Sometimes in taxis, sometimes in vans, vulnerable prisoners with medical and other problems were casually shunted between the two jails, either side of inspections this summer. The aim, presumably, was to flatter the impression their institutions created by making their most troubled cases vanish. Shrouding difficulties in darkness is always a scandal in any public service. Taxpayers fund jails, as they do schools and hospitals, and are entitled to know what is going wrong within prison walls, as well as what is going right. Just as in schools and hospitals, flinging a veil over a problem pretty much ensures it will not be tackled.
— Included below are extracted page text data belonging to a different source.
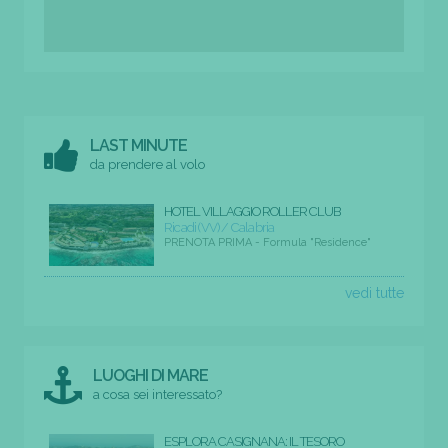
LAST MINUTE
da prendere al volo
HOTEL VILLAGGIO ROLLER CLUB
Ricadi (VV) / Calabria
PRENOTA PRIMA - Formula "Residence"
vedi tutte
LUOGHI DI MARE
a cosa sei interessato?
ESPLORA CASIGNANA: IL TESORO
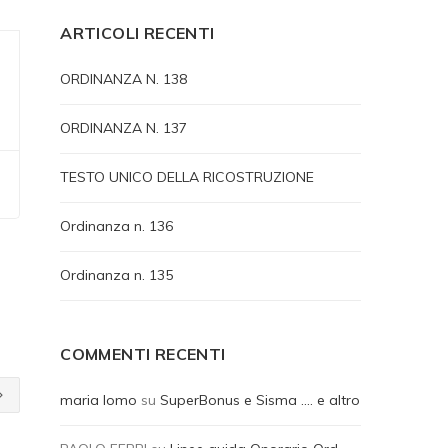
ARTICOLI RECENTI
ORDINANZA N. 138
ORDINANZA N. 137
TESTO UNICO DELLA RICOSTRUZIONE
Ordinanza n. 136
Ordinanza n. 135
COMMENTI RECENTI
maria lomo
su
SuperBonus e Sisma …. e altro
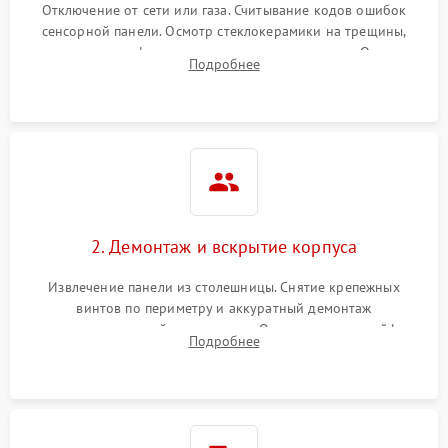
Отключение от сети или газа. Считывание кодов ошибок
сенсорной панели. Осмотр стеклокерамики на трещины,
проверка конфорок на равномерность нагрева. Опрос
Подробнее
клиента о симптомах (не включается, не видит посуду,
щелкает).
2. Демонтаж и вскрытие корпуса
Извлечение панели из столешницы. Снятие крепежных
винтов по периметру и аккуратный демонтаж
стеклокерамической поверхности. Отсоединение шлейфов
Подробнее
сенсорного блока для доступа к силовым платам, катушкам
или ТЭНам.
Far more than in schools and hospitals, though, within places of detention there is a particular risk that darkness will foster cruelty. That is why there are international human rights obligations in respect of the prisons inspector, but not in connection with Ofsted . The gravity of what is at stake is evident in what happened to the handful of inmates shunted back and forth from Wandsworth one took an overdose and another was found alive in his cell with self-inflicted wounds and a ligature round his neck. There are also questions about the role that moving may have played in the successful suicide of a third prisoner who moved in and out of the jail at much the same time, although not originally as part of the group transfer.
The risks should have been known to the then governors of both Pentonville and Wandsworth, who ironically in the light of the misconduct charges now faced both led their prisons through many improvements. The first few days in a new jail are the moment of maximum danger in terms of suicide and self-harm, a fact routinely recorded in the chief inspector's annual report, and one which makes the casual reassignment of prisoners for reasons of institutional spin all the more disgraceful.
The professionals must of course explain themselves or take the rap. But if their moral moorings slipped, it is worth asking whether this happened because they worked in a system in which redeployments are frequently used to manage unmanageable pressures. And that, like so much else that is wrong with our jails, comes back to endemic overcrowding.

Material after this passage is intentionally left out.